Zero administration inference with AWS Lambda for 🤗

Note: This is not production code and simply meant as a demo

Hugging Face Transformers is a popular open-source project that provides pre-trained, natural language processing (NLP) models for a wide variety of use cases. Customers with minimal machine learning experience can use pre-trained models to enhance their applications quickly using NLP. This includes tasks such as text classification, language translation, summarization, and question answering - to name a few.

Overview

Our solution consists of an AWS Cloud Development Kit (AWS CDK) script that automatically provisions container image-based Lambda functions that perform ML inference using pre-trained Hugging Face models. This solution also includes Amazon Elastic File System (EFS) storage that is attached to the Lambda functions to cache the pre-trained models and reduce inference latency.
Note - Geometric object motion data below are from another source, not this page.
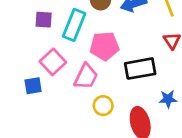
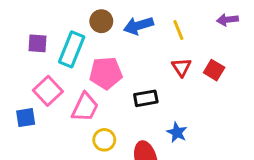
black rectangle: (140, 69) -> (146, 98), size x0.7
blue star: (168, 99) -> (177, 132), turned 30

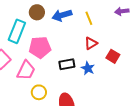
red triangle: (181, 67) -> (91, 43), turned 32
red square: (214, 70) -> (113, 56), moved
blue star: (177, 132) -> (88, 68), moved

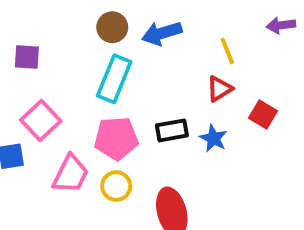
yellow line: (89, 18) -> (227, 51), moved
cyan rectangle: (17, 31) -> (114, 79), moved
pink pentagon: (40, 47) -> (116, 138), moved
pink trapezoid: (26, 70) -> (71, 174), moved

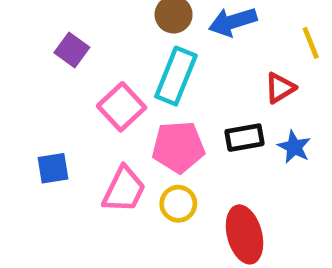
purple square: (27, 57) -> (72, 50), turned 32
red triangle: (219, 89) -> (280, 88), moved
pink square: (41, 121) -> (122, 107), moved

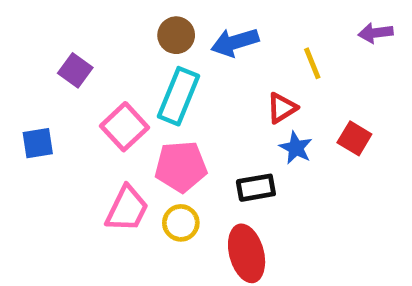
black rectangle: (245, 138) -> (256, 188), moved
blue star: (294, 147) -> (296, 148), moved
blue square: (53, 168) -> (38, 143), moved

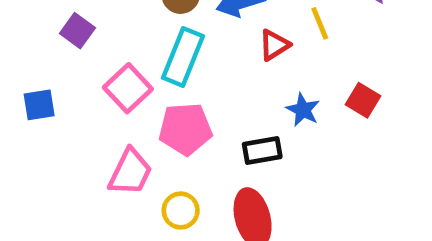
red triangle: (282, 108) -> (274, 45), moved
yellow circle: (181, 223) -> (181, 210), moved

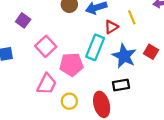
cyan rectangle: (183, 57) -> (95, 47), moved
blue star: (303, 110) -> (124, 56), size x1.6
black rectangle: (262, 151) -> (121, 85), moved

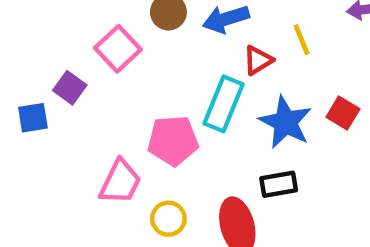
purple square: (23, 20) -> (70, 88), moved
pink square: (46, 46) -> (118, 49), moved

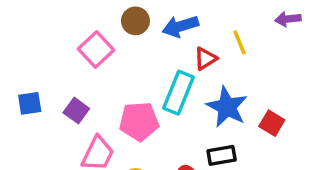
purple square: (70, 88) -> (76, 111), moved
red square: (343, 113) -> (272, 123), moved

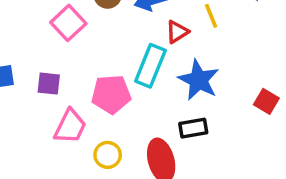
purple square: (76, 111) -> (49, 84), turned -30
red square: (272, 123) -> (266, 101), moved

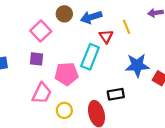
red triangle: (177, 32) -> (106, 36), turned -32
blue star: (199, 80) -> (137, 65), moved, turned -30
purple square: (49, 84) -> (36, 59), moved

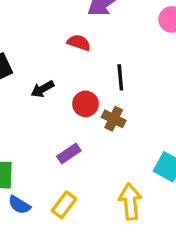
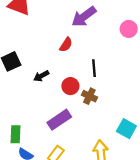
red semicircle: (79, 43) -> (66, 45), turned 104
purple rectangle: (69, 154) -> (59, 120), size x1.5

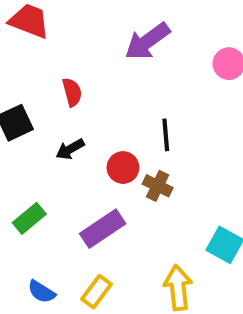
red semicircle: (66, 45) -> (72, 92), moved, turned -48
green rectangle: (16, 134) -> (29, 218), moved, turned 48

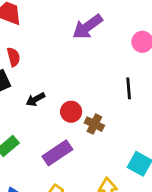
red semicircle: (72, 92) -> (14, 57), moved
black line: (166, 135) -> (129, 88), moved

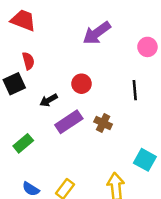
red circle: (71, 112) -> (82, 84), moved
purple rectangle: (57, 153) -> (69, 122), moved

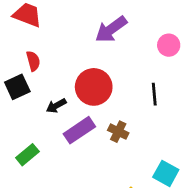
red circle: (82, 84) -> (94, 87), size x1.6

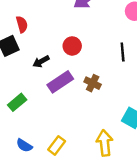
red circle: (94, 87) -> (72, 46), size x0.6

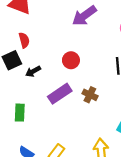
black arrow: (41, 62) -> (33, 71), moved
green rectangle: (17, 102) -> (20, 113), turned -48

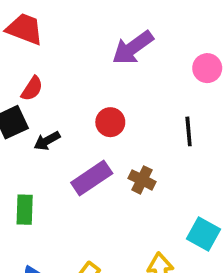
red semicircle: (24, 40) -> (32, 89), turned 48

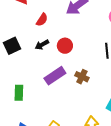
red semicircle: (32, 89) -> (42, 20), moved
black arrow: (47, 141) -> (42, 45), moved

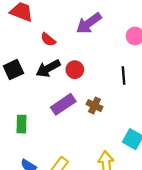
red semicircle: (42, 20) -> (48, 39), turned 96
black arrow: (42, 45) -> (48, 68), size x1.5

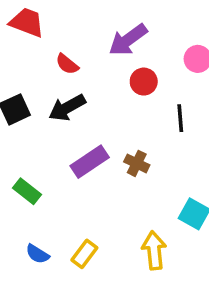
red circle: (75, 70) -> (144, 82), moved
green rectangle: (22, 124) -> (27, 191), turned -54

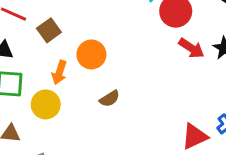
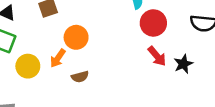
orange arrow: (59, 72) -> (58, 58), moved

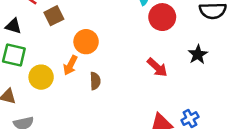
red arrow: (157, 56) -> (157, 67), moved
brown semicircle: (80, 77) -> (95, 81), turned -70

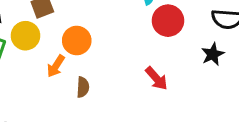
black star: (198, 54) -> (213, 54), moved
yellow circle: (41, 77) -> (25, 36), moved

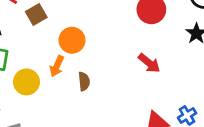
yellow circle: (25, 36) -> (26, 82), moved

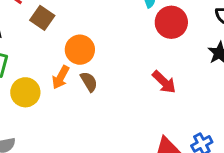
brown square: (36, 15) -> (42, 18), turned -30
brown semicircle: (84, 81) -> (89, 82), moved, turned -30

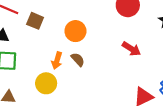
orange circle: (80, 50) -> (75, 31), moved
yellow circle: (25, 92) -> (46, 83), moved

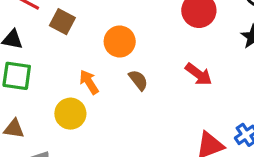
brown semicircle: (78, 59) -> (138, 80), moved
orange arrow: (57, 61) -> (89, 82), turned 126

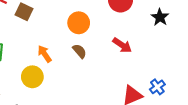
orange circle: (120, 42) -> (79, 23), moved

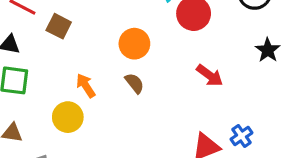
black star: (160, 17) -> (268, 50), moved
red arrow: (122, 45) -> (210, 75), moved

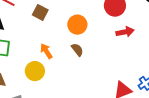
brown square: (59, 26) -> (40, 12), moved
red arrow: (210, 75) -> (125, 32), moved, turned -48

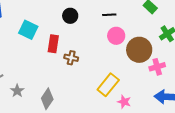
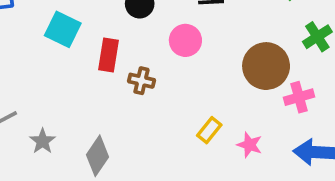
pink circle: (116, 36) -> (185, 40), moved
yellow rectangle: (108, 85) -> (209, 130), size x0.6
pink star: (124, 102) -> (250, 145), moved

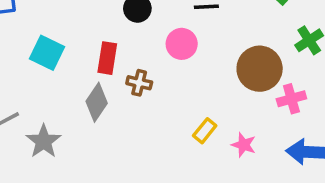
cyan square: (63, 29) -> (47, 53), moved
gray star: (43, 141) -> (44, 141), size x1.4
gray diamond: (98, 156) -> (97, 102), moved

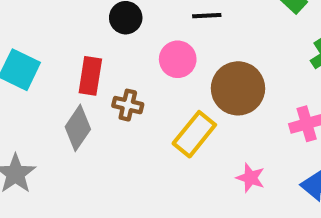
brown circle: (260, 69) -> (238, 88), moved
yellow rectangle: (205, 131) -> (194, 134), moved, size x1.5

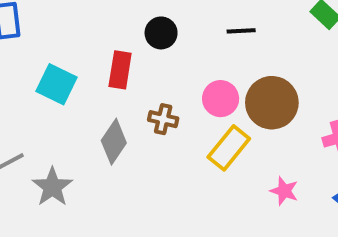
pink circle: (178, 59) -> (221, 99), moved
red rectangle: (90, 76) -> (120, 70), moved

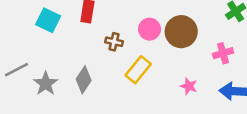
gray diamond: (114, 142) -> (84, 80), moved
yellow rectangle: (229, 148) -> (138, 70), moved

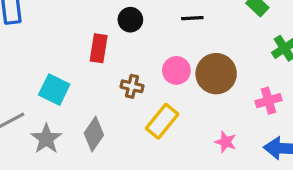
cyan square: (48, 20) -> (54, 90), moved

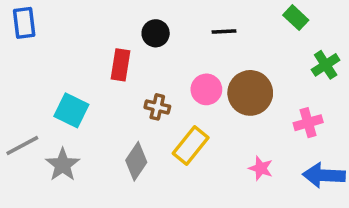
gray diamond: (94, 134) -> (136, 161), moved

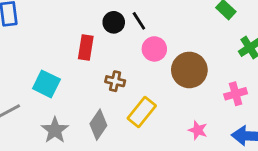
black line: (224, 32) -> (139, 21), moved, turned 60
pink circle: (206, 89) -> (154, 49), moved
gray star: (63, 165) -> (55, 130), moved

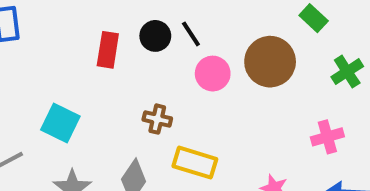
red rectangle: (86, 48) -> (108, 50), moved
brown circle: (189, 70) -> (270, 62), moved
yellow rectangle: (142, 112) -> (195, 163), turned 68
In this architectural diagram:

Serverless inference is achieved by using Lambda functions that are based on container image
The container image is stored in an Amazon Elastic Container Registry (ECR) repository within your account
Pre-trained models are automatically downloaded from Hugging Face the first time the function is invoked
Pre-trained models are cached within Amazon Elastic File System storage in order to improve inference latency

The solution includes Python scripts for two common NLP use cases:

Sentiment analysis: Identifying if a sentence indicates positive or negative sentiment. It uses a fine-tuned model on sst2, which is a GLUE task.
Summarization: Summarizing a body of text into a shorter, representative text. It uses a Bart model that was fine-tuned on the CNN / Daily Mail dataset. For simplicity, both of these use cases are implemented using Hugging Face pipelines.

Prerequisites

The following is required to run this example:

git
AWS CDK v2
Python 3.6+
A virtual env (optional)

Deploying the example application

Clone the project to your development environment:

git clone <https://github.com/aws-samples/zero-administration-inference-with-aws-lambda-for-hugging-face.git>

Install the required dependencies:

pip install -r requirements.txt

Bootstrap the CDK. This command provisions the initial resources needed by the CDK to perform deployments:

cdk bootstrap

This command deploys the CDK application to its environment. During the deployment, the toolkit outputs progress indications:

cdk deploy

Understanding the code structure

The code is organized using the following structure:

├── inference
│   ├── Dockerfile
│   ├── sentiment.py
│   └── summarization.py
├── app.py
└── ...

The inference directory contains:

The Dockerfile used to build a custom image to be able to run PyTorch Hugging Face inference using Lambda functions
The Python scripts that perform the actual ML inference

The sentiment.py script shows how to use a Hugging Face Transformers model:

import json
from transformers import pipeline

nlp = pipeline("sentiment-analysis")

def handler(event, context):
response = {
    "statusCode": 200,
    "body": nlp(event['text'])[0]
}
return response

For each Python script in the inference directory, the CDK generates a Lambda function backed by a container image and a Python inference script.

CDK script

The CDK script is named app.py in the solution's repository. The beginning of the script creates a virtual private cloud (VPC).

vpc = ec2.Vpc(self, 'Vpc', max_azs=2)

Next, it creates the EFS file system and an access point in EFS for the cached model:

fs = efs.FileSystem(self, 'FileSystem',
vpc=vpc,
removal_policy=RemovalPolicy.DESTROY)
access_point = fs.add_access_point('MLAccessPoint',
create_acl=efs.Acl(
owner_gid='1001', owner_uid='1001', permissions='750'),
path="/export/models",
posix_user=efs.PosixUser(gid="1001", uid="1001"))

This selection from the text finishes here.